Hey y’all. Hey especially to the girl who is currently selling chocolate-covered strawberries to lazy dormdwellers, who asked if the name on the door and the person with the columns and the person buying the cake pop were the same person (they were), and who likes the columns very much. Thank you. And everyone reading this should support the Magnolia Project, I think it is? Something like that. That was an amazing cake pop. Like, wow.
Hey especially to the guy in the cab on the way back from Satis, to the girl selling “socially just” cookies on the plaza, to the alumni who’ve Facebooked, emailed, recommended. To everyone who’s linked something I’ve written, even if it was just to complain that you couldn’t believe someone ACTUALLY THOUGHT that way. Yeah, I couldn’t, either. To every person who has introduced him/herself to me with, “you don’t know me, but.” To the Facebook stalkers and the Vondy regulars. To the dude at HuffPo who wanted me to write when I was anonymous but never got back to me when I was named. I know that sounds bitter, but it’s not. I’m honored just to have been read and noticed. Thank you all so much. I’m a writer, everyone! Everyone, that’s me! Only my face isn’t that fat in person, really, I swear. (I hope.)
If this is supposed to be a senior column, I suppose we’re all prepared for some contemplation of navels. I don’t have much of an oeuvre to look back on, but what I have is quite varied, I suppose. There’s a big difference between anonymously playing someone who is ill-informed and having to suddenly be myself but, well, actually informed. When I was writing as CGC, I had to pretend to know as little as possible, to keep the tone real. But now, trying to have actual opinions, I have to know even more than I pretend to, and that’s scary. The world is full of scary st. Andrew Lohse told stories about wading pools full of st to that Rolling Stone reporter (didn’t Hermione Granger out her as a secret animagus and put her in a jar after that “article” she wrote about Duke? I’m confused), but we’re in a whole world of it. It’s everywhere. A person walks into a news outlet—and gets covered in s**t. I don’t like it.

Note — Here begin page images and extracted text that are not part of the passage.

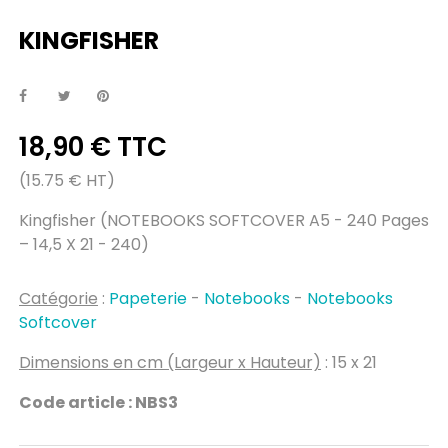
KINGFISHER
18,90 € TTC
(15.75 € HT)
Kingfisher (NOTEBOOKS SOFTCOVER A5 - 240 Pages
– 14,5 X 21 - 240)
Catégorie
:
Papeterie
-
Notebooks
-
Notebooks
Softcover
Dimensions en cm (Largeur x Hauteur)
: 15 x 21
Code article : NBS3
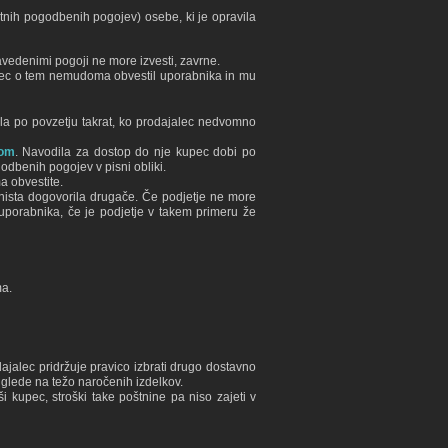
itnih pogodbenih pogojev) osebe, ki je opravila
avedenimi pogoji ne more izvesti, zavrne.
ljavec o tem nemudoma obvestil uporabnika in mu
la po povzetju takrat, ko prodajalec nedvomno
com
. Navodila za dostop do nje kupec dobi po
odbenih pogojev v pisni obliki.
a obvestite.
nista dogovorila drugače. Če podjetje ne more
 uporabnika, če je podjetje v takem primeru že
ma.
ajalec pridržuje pravico izbrati drugo dostavno
a glede na težo naročenih izdelkov.
i kupec, stroški take poštnine pa niso zajeti v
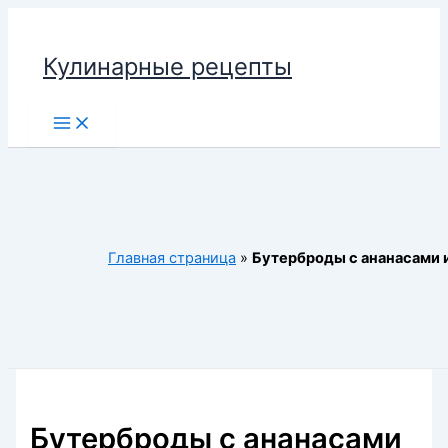
Перейти
к
Кулинарные рецепты
содержимому
Main
Menu
Главная страница
»
Бутерброды с ананасами 
Бутерброды с ананасами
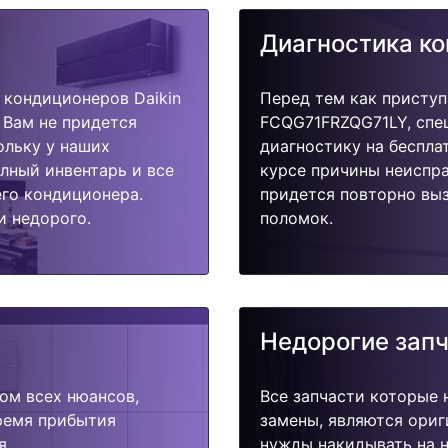
Диагностика к
кондиционеров Daikin
Перед тем как приступ
 Вам не придется
FCQG71FRZQG71LY, спе
ольку у наших
диагностику на беспла
олный инвентарь и все
курсе причины неиспра
го кондиционера.
придется повторно выз
и недорого.
поломок.
Недорогие зап
ом всех нюансов,
Все запчасти которые 
время прибытия
замены, являются ориг
я.
нужды накидывать на н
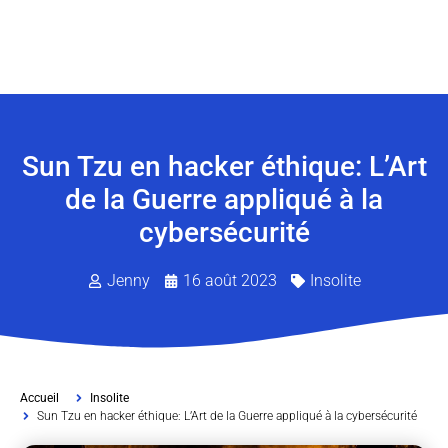
Sun Tzu en hacker éthique: L’Art
de la Guerre appliqué à la
cybersécurité
Jenny
16 août 2023
Insolite
Accueil
Insolite
Sun Tzu en hacker éthique: L’Art de la Guerre appliqué à la cybersécurité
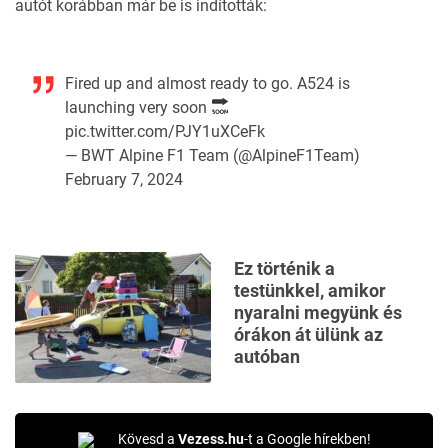
autót korábban már be is indították:
Fired up and almost ready to go. A524 is
launching very soon
pic.twitter.com/PJY1uXCeFk
— BWT Alpine F1 Team (@AlpineF1Team)
February 7, 2024
Ez történik a
testünkkel, amikor
nyaralni megyünk és
órákon át ülünk az
autóban
Kövesd a
Vezess.hu
-t a Google hírekben!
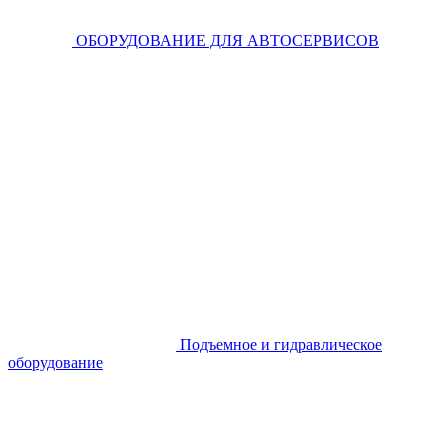
ОБОРУДОВАНИЕ ДЛЯ АВТОСЕРВИСОВ
Подъемное и гидравлическое
оборудование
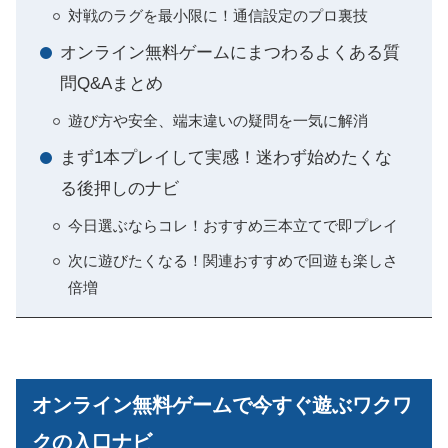
対戦のラグを最小限に！通信設定のプロ裏技
オンライン無料ゲームにまつわるよくある質
問Q&Aまとめ
遊び方や安全、端末違いの疑問を一気に解消
まず1本プレイして実感！迷わず始めたくな
る後押しのナビ
今日選ぶならコレ！おすすめ三本立てで即プレイ
次に遊びたくなる！関連おすすめで回遊も楽しさ
倍増
オンライン無料ゲームで今すぐ遊ぶワクワ
クの入口ナビ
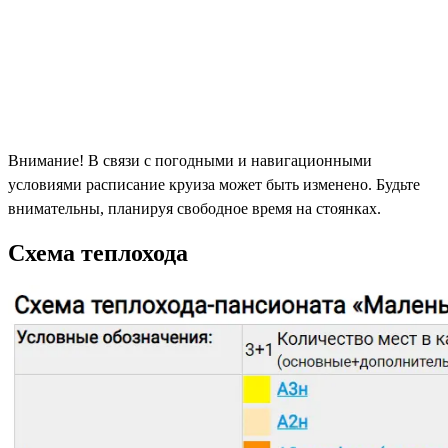
Внимание! В связи с погодными и навигационными
условиями расписание круиза может быть изменено. Будьте
внимательны, планируя свободное время на стоянках.
Схема теплохода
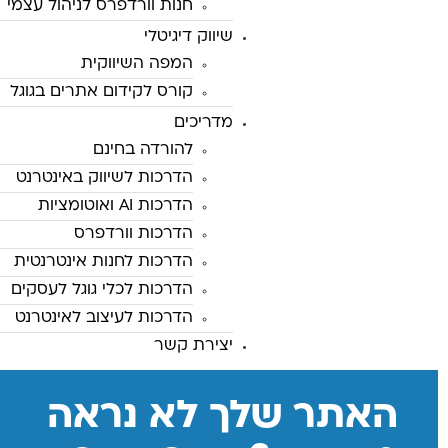
חנות וורדפרס לניהול עצמי
שיווק דיגיטלי
המפה השיווקית
קורס לקידום אתרים בגוגל
מדריכים
להורדה בחינם
הדרכות לשיווק באינטרנט
הדרכות AI ואוטומציות
הדרכות וורדפרס
הדרכות לחנות אינטרנטית
הדרכות לכלי גוגל לעסקים
הדרכות לעיצוב לאינטרנט
יצירת קשר
האתר שלך לא נראה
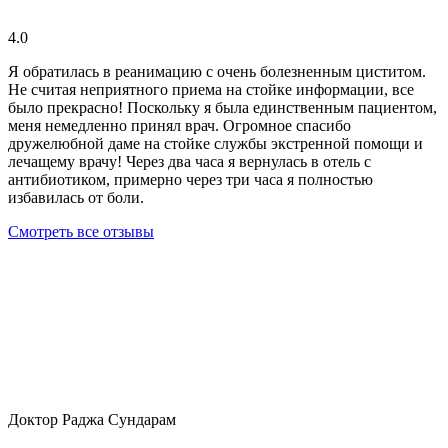
4.0
Я обратилась в реанимацию с очень болезненным циститом.
Не считая неприятного приема на стойке информации, все
было прекрасно! Поскольку я была единственным пациентом,
меня немедленно принял врач. Огромное спасибо
дружелюбной даме на стойке службы экстренной помощи и
лечащему врачу! Через два часа я вернулась в отель с
антибиотиком, примерно через три часа я полностью
избавилась от боли.
Смотреть все отзывы
Доктор Раджа Сундарам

That’s why I’ve kept this light, here. I don’t want to acknowledge the world beyond leggings and Facebook and drunken bus encounters. The recent bravery of anonymous guest columnists and Develle Dish writers has shown us that even that world is scary enough. It’s gotten to the point where I can’t read my Facebook newsfeed. I hurt so much for these women. I hurt for my friends who’ve told me similar stories. Maybe I hurt for myself. Maybe one of those women is me. You don’t know. You can’t tell, looking, not about anyone.
This column is called “having a sense of humor” because I approached column-ing with the idea that I could attack important issues with a smile. And in some sense, it’s true. If you start up angry about something, the other party just gets angry back, and no one is listening to anyone. It’s like watching a Yorkshire terrier pick a fight with a goose. Everyone makes a lot of noise and no one wins. Internet arguments are like that. What you have to do is duck in with a joke. Make someone laugh, lower their defenses. Then say what you’re going to say.
Which works fine for frat-party invites and Internet activism. Those are humorous in and of themselves. But what about the things I just can’t crack a joke about? I refuse to buy into the idea that you’re not really funny unless you can make everything funny. I hate political correctness, yes, but there are two kinds: There is the political correctness that frowns upon certain jokes, but there is also the political correctness that frowns upon explaining why the joke is frowned upon. Why do we hate PC? Because it obscures the truth. But if the truth is something you can’t talk about without being overly sensitive, then where are we? (An aside: Since I waged a small, moderately successful war on campus PC, people think I’m naturally in love with racist jokes. I’m sorry, but I just don’t find them funny. I never have. There’s no originality in them, and they’re still too true to be ironic. Besides, well, here. Q: What do you call a fat old Mexican who’s hard of hearing? A: My grandfather. Comedian, know thy audience.)
I’m not sure where I stand on changing the world through humor, right now. I’m not sure how much getting people to talk about it really helps. I hope it does. I’m certainly going to keep trying (in between irredeemably dry papers on igneous rocks). For now, thank you all so much for reading. You’re the best audience a girl could ask for.
And my face really isn’t that fat in person. Really.
Mia Lehrer is a Trinity senior. This is her final column of the semester.